= Work instructions =
Reproduce all of the entries character for character, while leaving out any pictures they contain.
--------
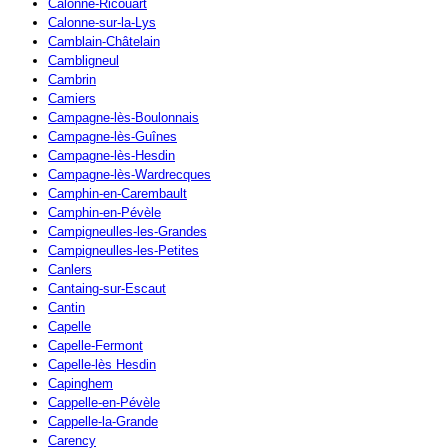
Calonne-Ricouart
Calonne-sur-la-Lys
Camblain-Châtelain
Cambligneul
Cambrin
Camiers
Campagne-lès-Boulonnais
Campagne-lès-Guînes
Campagne-lès-Hesdin
Campagne-lès-Wardrecques
Camphin-en-Carembault
Camphin-en-Pévèle
Campigneulles-les-Grandes
Campigneulles-les-Petites
Canlers
Cantaing-sur-Escaut
Cantin
Capelle
Capelle-Fermont
Capelle-lès Hesdin
Capinghem
Cappelle-en-Pévèle
Cappelle-la-Grande
Carency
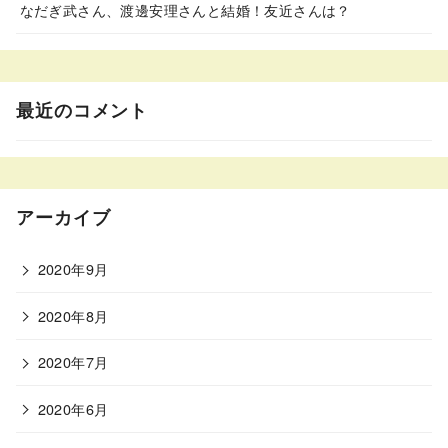
なだぎ武さん、渡邊安理さんと結婚！友近さんは？
最近のコメント
アーカイブ
2020年9月
2020年8月
2020年7月
2020年6月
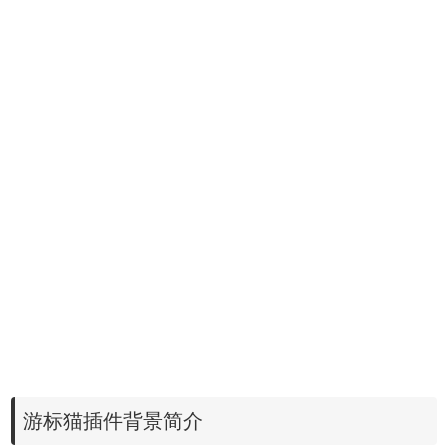
游标猫插件背景简介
--------
= Response to the task =
Calonne-Ricouart
Calonne-sur-la-Lys
Camblain-Châtelain
Cambligneul
Cambrin
Camiers
Campagne-lès-Boulonnais
Campagne-lès-Guînes
Campagne-lès-Hesdin
Campagne-lès-Wardrecques
Camphin-en-Carembault
Camphin-en-Pévèle
Campigneulles-les-Grandes
Campigneulles-les-Petites
Canlers
Cantaing-sur-Escaut
Cantin
Capelle
Capelle-Fermont
Capelle-lès Hesdin
Capinghem
Cappelle-en-Pévèle
Cappelle-la-Grande
Carency
なだぎ武さん、渡邊安理さんと結婚！友近さんは？
最近のコメント
アーカイブ
2020年9月
2020年8月
2020年7月
2020年6月
游标猫插件背景简介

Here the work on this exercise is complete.